During a consecutive three-year period from 2003 - 2005, more than 200 individual dolphins (Tursiops truncatus) were sampled and released in two different, yet similar coastal estuarine regions in the Indian River Lagoon (IRL), Florida and Charleston, S.C. Following this initial comparative research, HERA research activities centered on the Indian River Lagoon (IRL) from 2006 - 2007, where another 40 IRL dolphins were examined, sampled, and released.
Collection and Sampling Methods
Physical examinations are conducted on temporarily restrained dolphins in order to evaluate general condition, and a suite of non-lethal biological samples (i.e., blood, teeth, skin/blubber biopsy, urine, feces, gastric fluid, blowhole cells, etc.) are collected and distributed to over a dozen scientific collaborators for analyses.
Objectives and Expected Significance
The current HERA research plan is organized into (9) individually defined projects. Each project has its own hypotheses, specific objectives and research methods. The projects are organized as follows:
Project 1 - Health Assessment and Surveillance Project 2 - Emerging Infectious Disease: Lobomycosis Project 3 - Emerging Infectious/Neoplastic Disease: Orogenital Papillomatosis Project 4 - Immune Status Project 5 - Exposure to Mercury Project 6 - Exposure to Organochlorine Contaminants Project 7 - Antibiotic Resistance Patterns Project 8 - Genetic Studies Project 9 - Photo-identification Studies (General Authorization Letter of Intent)
Longer-term research (and much of what we know about the life history of IRL dolphins) has come from data gathered through examination of stranded animals (Hersh et al. 1990; Barros 1993; Stolen 1998). Stranded animals have provided data for studies on foraging ecology, mortality patterns, age structure, growth, and stock identity. Results from these studies have been critical to the understanding of dolphin habitat use and life history and continue to be valuable sources of information to managers and interested scientists.

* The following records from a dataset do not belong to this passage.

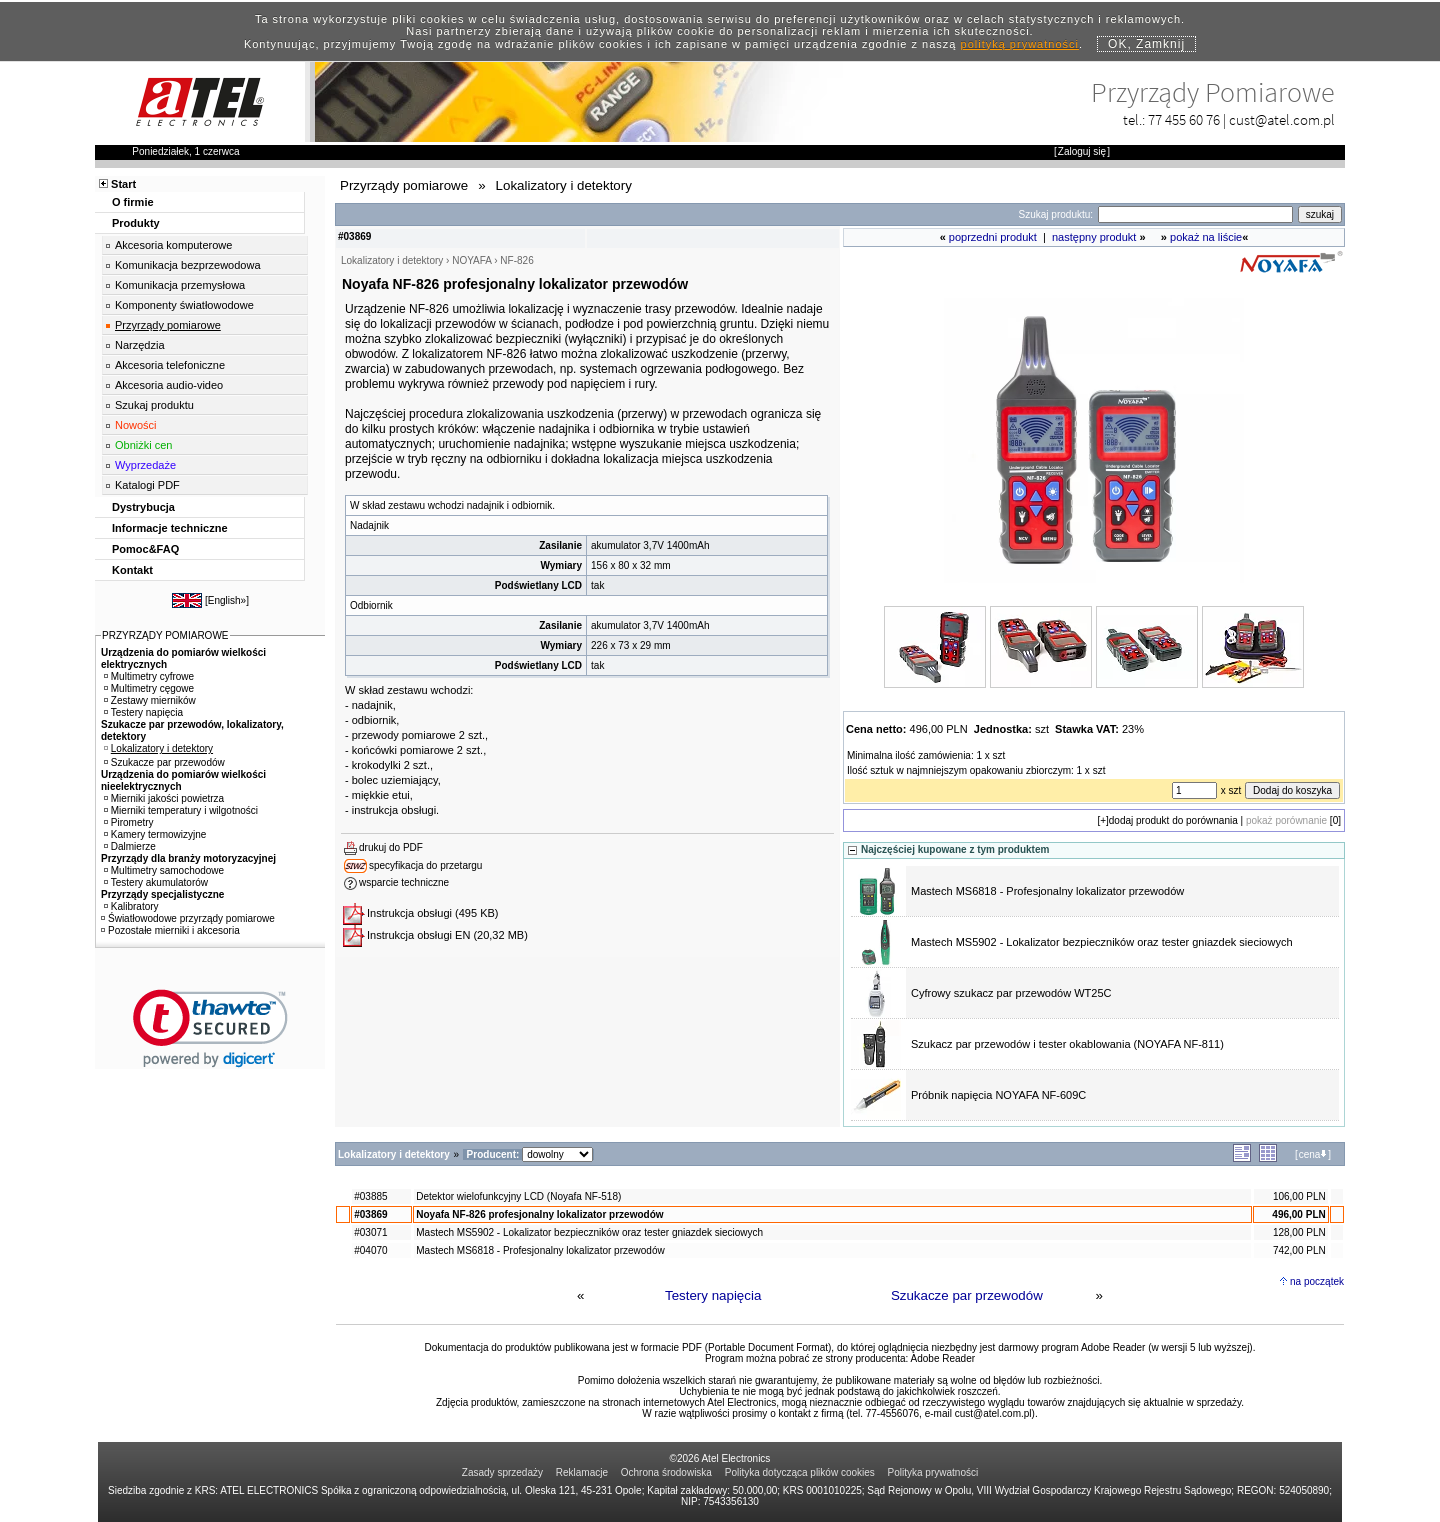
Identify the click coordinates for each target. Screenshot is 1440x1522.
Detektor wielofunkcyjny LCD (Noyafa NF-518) (518, 1196)
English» (227, 600)
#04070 (370, 1250)
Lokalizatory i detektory (158, 748)
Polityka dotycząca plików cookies (800, 1472)
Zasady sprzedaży (502, 1472)
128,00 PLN (1299, 1232)
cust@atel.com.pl (1282, 119)
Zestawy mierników (150, 700)
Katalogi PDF (147, 485)
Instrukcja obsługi (409, 913)
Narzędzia (140, 345)
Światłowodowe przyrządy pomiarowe (188, 918)
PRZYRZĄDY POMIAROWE (165, 635)
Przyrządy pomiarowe (168, 325)
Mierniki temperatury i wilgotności (181, 810)
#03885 (370, 1196)
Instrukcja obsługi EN (418, 935)
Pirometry (129, 822)
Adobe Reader (943, 1358)
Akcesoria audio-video (169, 385)
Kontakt (132, 570)
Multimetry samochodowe (164, 870)
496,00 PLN (1298, 1214)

Previous studies of health in IRL dolphins were based largely on data from stranded animals. Stranding data for dolphins in the IRL have been collected since the 1970's; higher numbers of seasonal strandings have been reported since 1996 with peak years in 2000 and 2001 (Stolen et al. 2006). During 1993-2000, dolphin strandings in the IRL represented approximately 40% of reported bottlenose dolphin strandings along the east coast of Florida (Stolen pers. comm., 2005). In 2001, an unusual mortality event of unknown etiology occurred in which at least 35 dolphins died over a four-month period in the northern portion of the IRL (Marine Mammal Commission 2001). Pathologic findings in stranded dolphins from the IRL suggested that a substantial portion of the overall observed mortality was due to infectious diseases and that immunologic dysfunction may be a component in disease pathogenesis (Bossart et al. 2003). A variety of skin lesions have been diagnosed in IRL dolphins, including proliferative ulcerative dermatitis due to ciliated protozoans and fungi, dolphin pox dermatopathy, a vesicular dermatopathy of unknown etiology and lobomycosis, a fungal disease of the skin and subcutaneous tissues that occurs only in dolphins and humans (Bossart et al. 2003).